Task
The result should be an exact copy of only the lines from the one with "Results (496, 281)" through the last line of the data below, with pictures omitted.

Source information
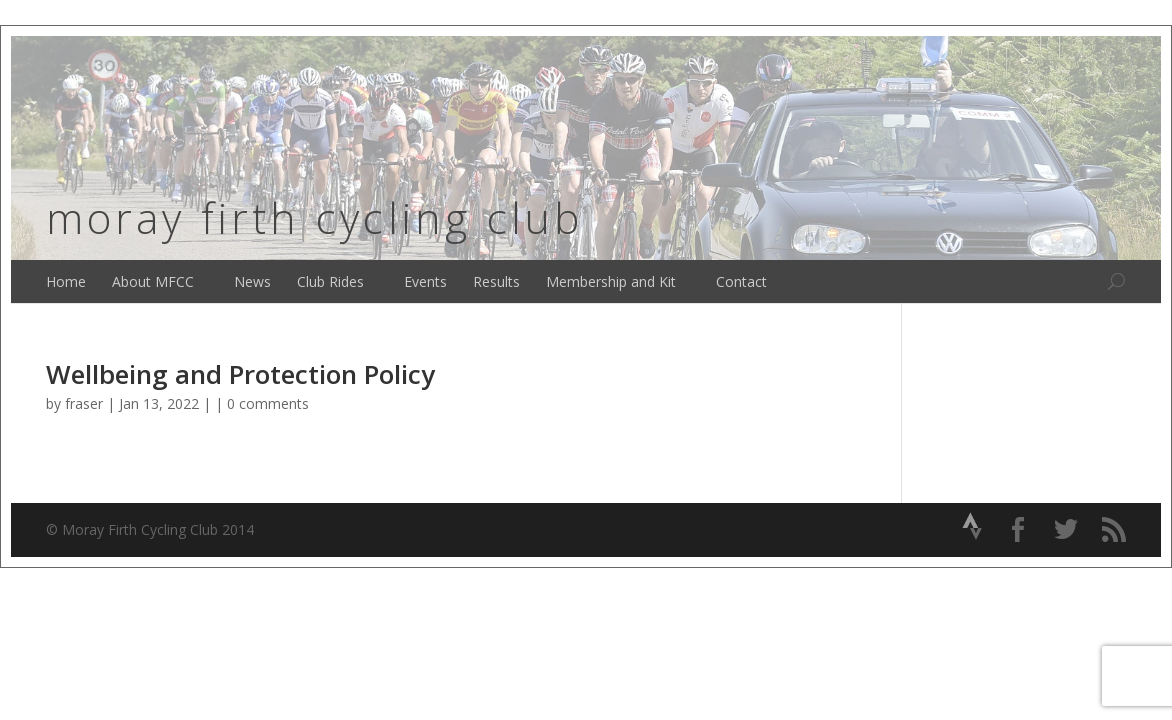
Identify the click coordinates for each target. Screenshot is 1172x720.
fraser (84, 403)
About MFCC (153, 281)
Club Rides (330, 281)
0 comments (268, 403)
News (252, 281)
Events (425, 281)
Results (496, 281)
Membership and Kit (611, 281)
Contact (741, 281)
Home (66, 281)
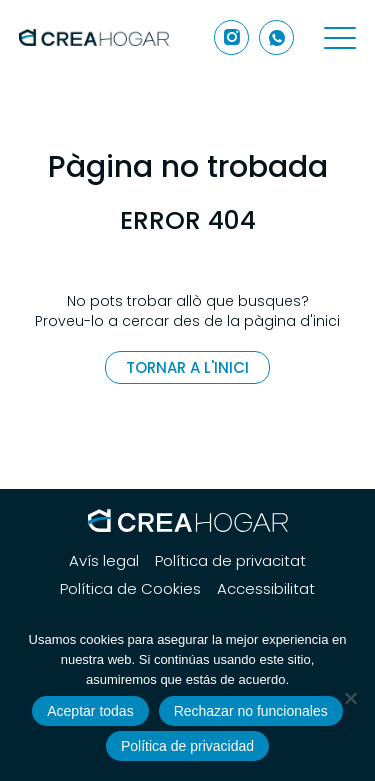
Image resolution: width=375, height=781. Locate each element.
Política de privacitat (230, 561)
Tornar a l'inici (187, 367)
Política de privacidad (187, 746)
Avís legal (104, 561)
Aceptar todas (90, 711)
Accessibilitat (266, 589)
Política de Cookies (130, 589)
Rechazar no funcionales (251, 711)
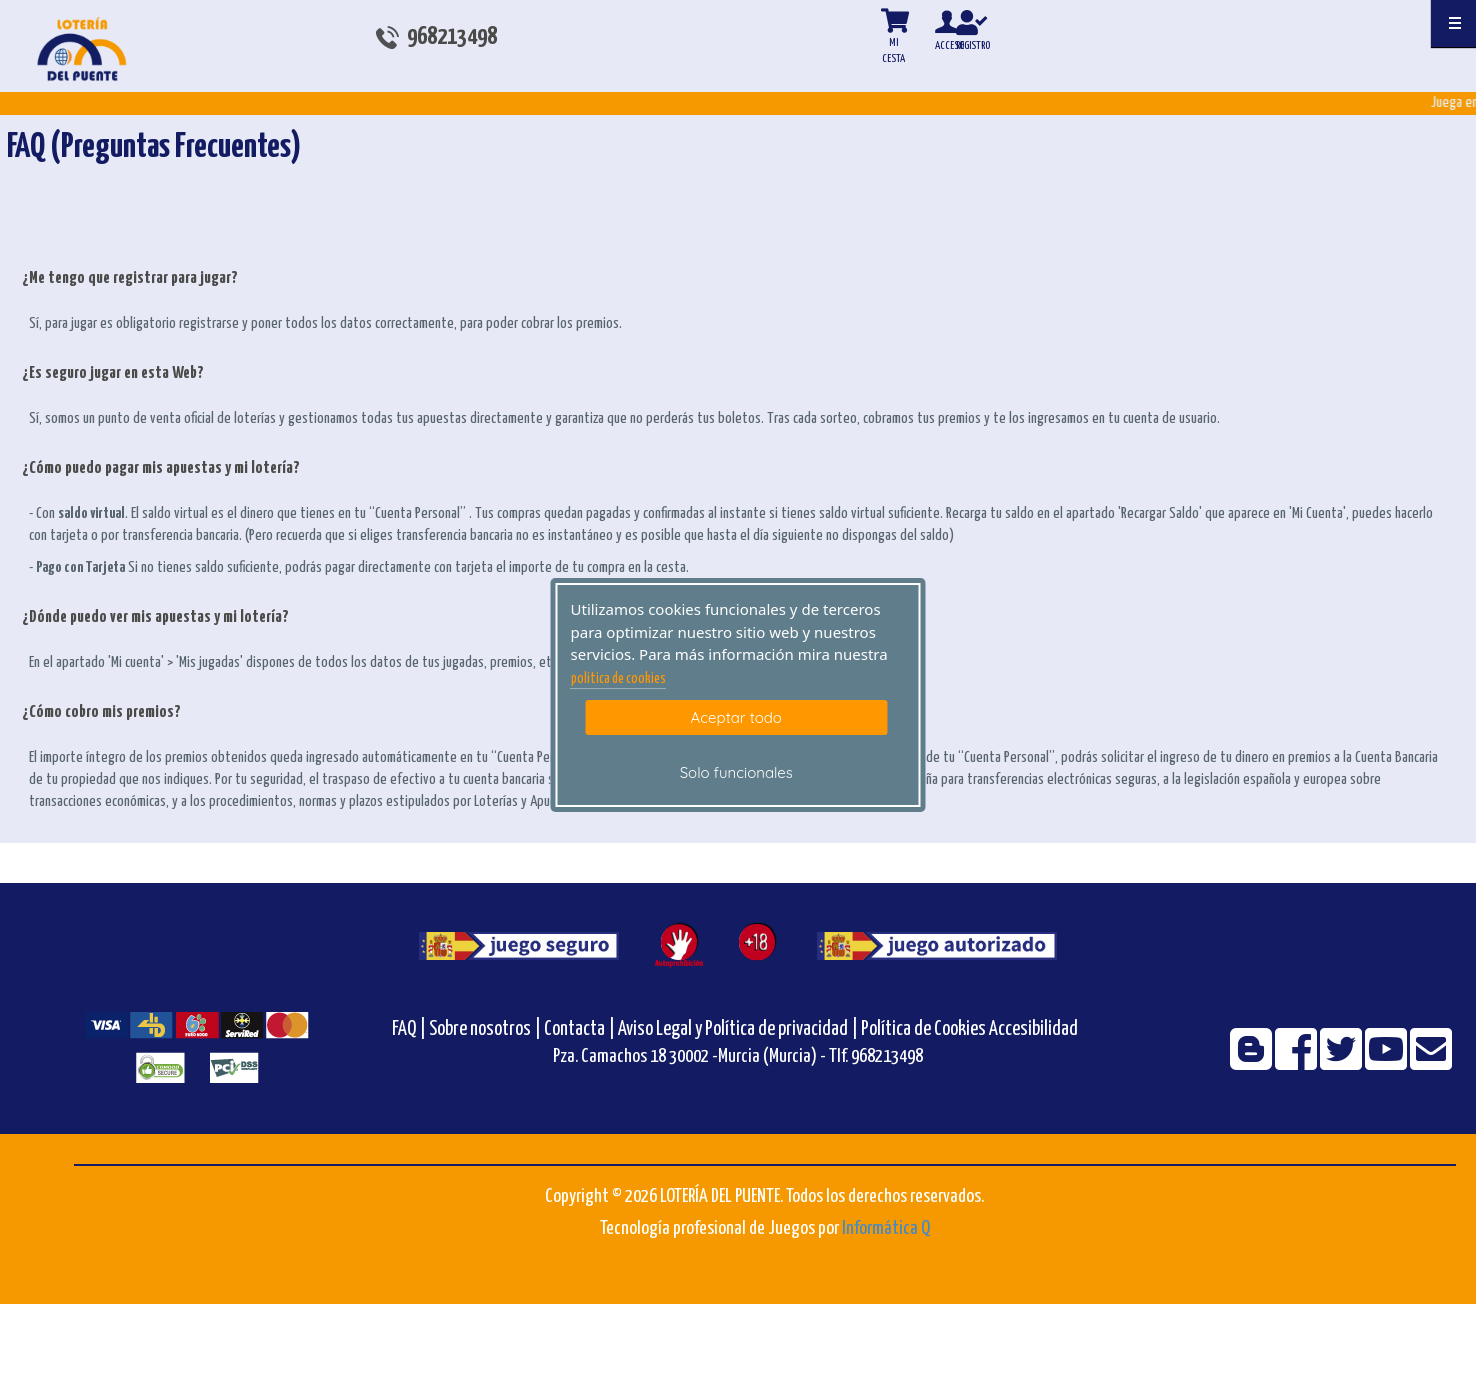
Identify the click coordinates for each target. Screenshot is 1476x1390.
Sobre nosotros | (485, 1029)
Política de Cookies (923, 1029)
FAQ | (410, 1029)
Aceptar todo (736, 717)
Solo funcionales (736, 772)
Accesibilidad (1033, 1029)
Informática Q (886, 1228)
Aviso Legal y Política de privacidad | (739, 1029)
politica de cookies (618, 679)
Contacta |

Solution to the problem
Results (496, 281)
Membership and Kit (611, 281)
Contact (741, 281)
Home (66, 281)
Image resolution: width=375, height=781. Locate each element.
Política de privacitat (230, 561)
Tornar a l'inici (187, 367)
Política de privacidad (187, 746)
Avís legal (104, 561)
Aceptar todas (90, 711)
Accessibilitat (266, 589)
Política de Cookies (130, 589)
Rechazar no funcionales (251, 711)
Identify the click coordinates for each target. Screenshot is 1476x1390.
Sobre nosotros | (485, 1029)
Política de Cookies (923, 1029)
FAQ | (410, 1029)
Aceptar todo (736, 717)
Solo funcionales (736, 772)
Accesibilidad (1033, 1029)
Informática Q (886, 1228)
Aviso Legal y Política de privacidad | (739, 1029)
politica de cookies (618, 679)
Contacta |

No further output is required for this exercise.